L’Association internationale pour la défense de la liberté religieuse a pris acte, avec inquiétude, de l’acceptation, par une partie du peuple suisse, de l’initiative contre les minarets, initiative qui, au-delà du minaret est perçue comme une atteinte aux droits fondamentaux des personnes. Il aurait été judicieux d’expliquer qu’il y a une différence entre un symbole de culte et la personne. La démocratie suisse reconnaît à chacun, y compris aux minorités religieuses, le droit de se prononcer sur des choix de vie dans la cité, ce qui est parfaitement légitime. De la même manière, la Constitution de la Confédération helvétique assure à toutes les personnes, également à celles qui appartiennent à ces minorités, la garantie qu’elles ne seront pas menacées. Cela doit être dit et bien compris.

Suite à une campagne aux arguments populistes et plus ou moins caricaturaux, le résultat du vote introduit une discrimination avérée à l’encontre des musulmans. La liberté religieuse ancrée dans la Constitution s’en trouve de ce fait sérieusement menacée.

De par sa neutralité religieuse, l’État est le garant de la paix confessionnelle. En discriminant ainsi la communauté musulmane de Suisse par ce nouvel article constitutionnel, il prend le risque que certains éléments extrémistes ne soient tentés de radicaliser la question et de porter ainsi atteinte à la paix religieuse.

Un tel article pourrait être récupéré pour mettre en danger les chrétiens opprimés dans les pays islamiques. Par ailleurs, la Confédération helvétique doit veiller à ne pas entrer dans une dynamique de discrimination et de répression vis-à-vis de certaines minorités.

Parce que cet article est en flagrante contradiction avec plusieurs articles de la Constitution fédérale (art. 8 : égalité de tous devant la loi ; art. 15 : liberté de croyance ; art. 36 : restriction des droits fondamentaux) ainsi qu’avec l’article 9 de la Convention européenne des droits de l’homme ratifiée par la Suisse, l’A.I.D.L.R. remet en question la façon dont cette initiative a été présentée.

L’A.I.D.L.R. espère vivement que les amalgames et les généralités, qui sont à la base de  l’information et qui ont conduit à cette décision, seront corrigés par la compréhension réciproque et le dialogue qui doit s’instaurer le plus rapidement possible entre les communautés musulmanes, les instances politiques et religieuses, et la majorité des votants.
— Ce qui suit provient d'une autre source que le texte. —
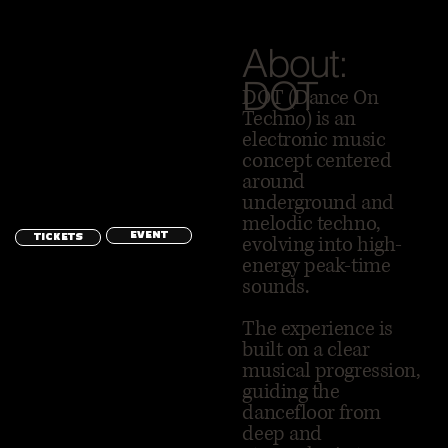
About:
DOT
DOT (Dance On
Techno) is an
electronic music
concept centered
around
underground and
melodic techno,
EVENT
evolving into high-
TICKETS
energy peak-time
sounds.
The experience is
built on a clear
musical progression,
guiding the
dancefloor from
deep and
Certaines des valeurs qui ont inspiré la fondation de la Suisse semblent avoir été oubliées, et il appartient à chacun de travailler honnêtement à leur restauration dans le respect mutuel.
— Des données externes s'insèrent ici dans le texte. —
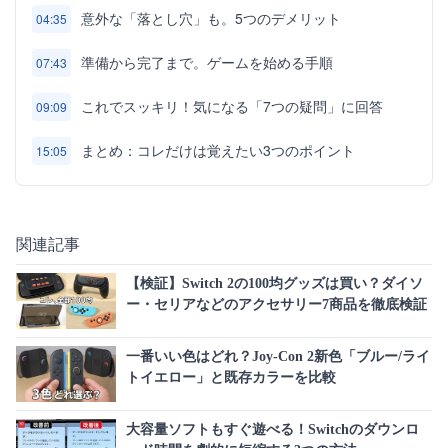
意外な「落とし穴」も。5つのデメリット
04:35
準備から完了まで。ゲームを始める手順
07:43
これでスッキリ！気になる「7つの疑問」に回答
09:09
まとめ：コレだけは覚えたい3つのポイント
15:05
関連記事
【検証】Switch 2の100均グッズは買い？ダイソ
ー・セリアなどのアクセサリー7商品を徹底検証
一番いい色はどれ？Joy-Con 2新色「ブルー/ライ
トイエロー」と既存カラーを比較
大容量ソフトもすぐ遊べる！Switchのダウンロ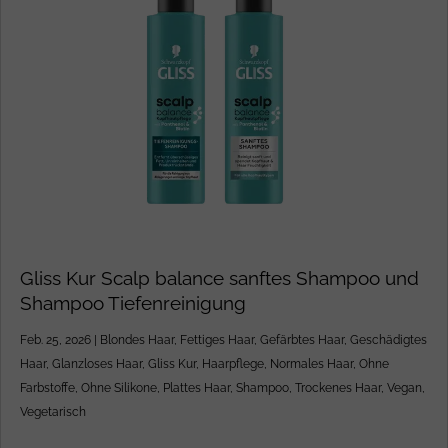
Gliss Kur Scalp balance sanftes Shampoo und
Shampoo Tiefenreinigung
Feb. 25, 2026
|
Blondes Haar
,
Fettiges Haar
,
Gefärbtes Haar
,
Geschädigtes
Haar
,
Glanzloses Haar
,
Gliss Kur
,
Haarpflege
,
Normales Haar
,
Ohne
Farbstoffe
,
Ohne Silikone
,
Plattes Haar
,
Shampoo
,
Trockenes Haar
,
Vegan
,
Vegetarisch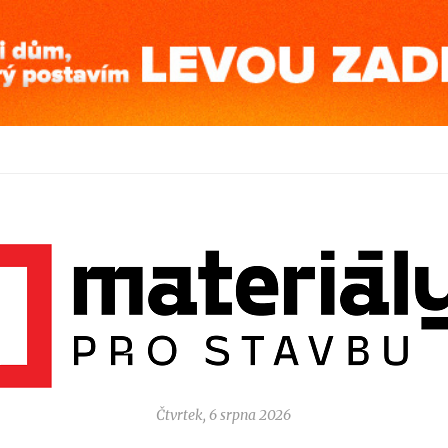
Čtvrtek, 6 srpna 2026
L’A.I.D.L.R. affirme qu’il convient d’éveiller les esprits et d’ouvrir les cœurs à la compréhension des problèmes évoqués. Il faut intervenir efficacement et rapidement pour faire cesser les violations et affermir, en toutes circonstances, cette liberté religieuse qui est l’un des fondements de la dignité humaine, laquelle est inhérente à tous les membres de la famille humaine et constitue la base de la liberté, de la justice et de la paix dans le monde.